I think the objection thaumasiotes has raised there is valid and I have made an attempt to answer it as well in the same thread.

[HarHarVeryFunny]

It's only the order of evaluation that is undefined.

[_kst_]

No, the behavior is undefined. That means, quoting the ISO C standard, "behavior, upon use of a nonportable or erroneous program construct or of erroneous data, for which this document imposes no requirements".

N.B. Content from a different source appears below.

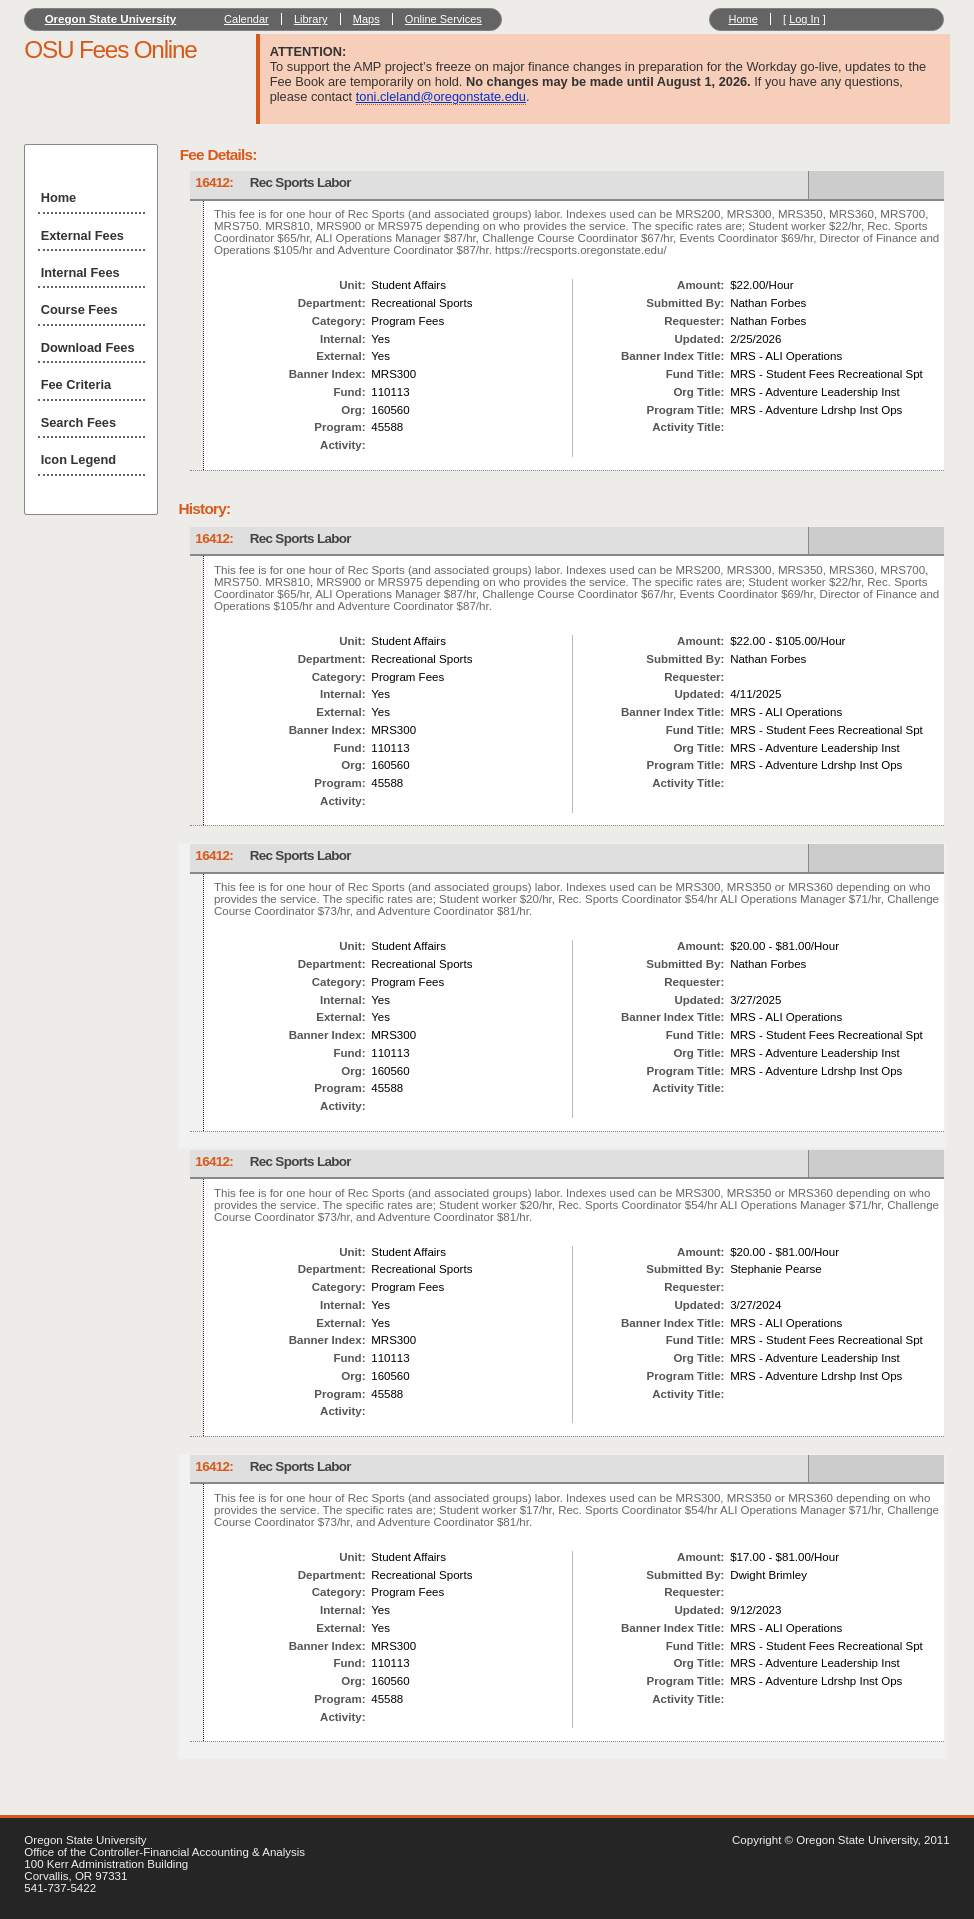 Image resolution: width=974 pixels, height=1919 pixels. Describe the element at coordinates (111, 19) in the screenshot. I see `Oregon State University` at that location.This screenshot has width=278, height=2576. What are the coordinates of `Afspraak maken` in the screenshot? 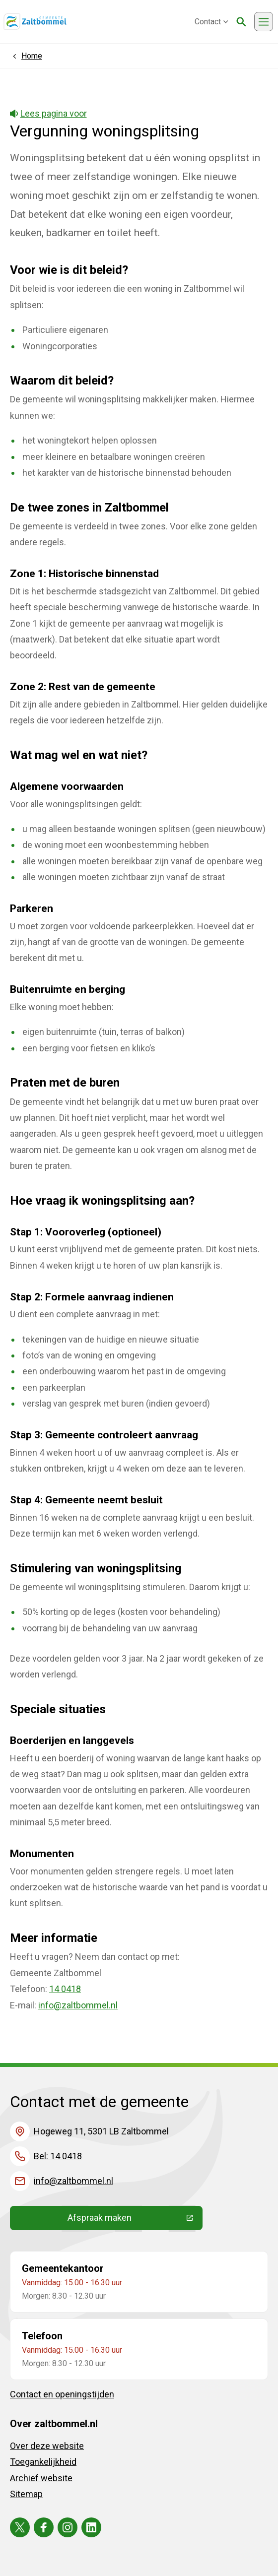 It's located at (135, 2219).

A conforming implementation could reject it at compile time, or generate code that traps, or generate code that set a to 137, or, in principle, generate code that reformats your hard drive. Some of these behaviors are unlikely, but none are forbidden by the language standard.

[HarHarVeryFunny]

I was wrong.

I was looking at this:

https://en.cppreference.com/cpp/language/eval_order

I'm not sure where precisely this sequencing exception to the default "eval order undefined" rule is given, but after the 24(!) sequencing rules they do give this "++i + i++" as an explicit example of undefined behavior.

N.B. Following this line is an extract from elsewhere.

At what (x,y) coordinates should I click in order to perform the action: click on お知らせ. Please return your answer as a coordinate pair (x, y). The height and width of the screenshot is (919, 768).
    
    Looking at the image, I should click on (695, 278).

Interestingly that page says that since C++17 f(++i, ++i) is "unspecified" rather than "undefined", whatever that means, and presumably plus(++i, i++) would be too, which seems a bit inconsistent.

[afdbcreid]

Nope, there is no sequence point in the middle and modifying an object more than once between sequence points is undefined behavior.

[amelius]

It doesn't matter if the answer is wrong. You run the test program and then replace the code by the answer. This basically weeds out the UB.

[yongjik]

But since it is a UB, there's no guarantee that your test program produces the same result as the same code running on production, even if you have the same compiler.

[amelius]

That's very unlikely, and in the worst case you've reduced a difficult bug into an easier to understand bug.

[1718627440]

That's a valid approach, if you only use high-level language to generate assembly faster, and the assembly is your source of truth.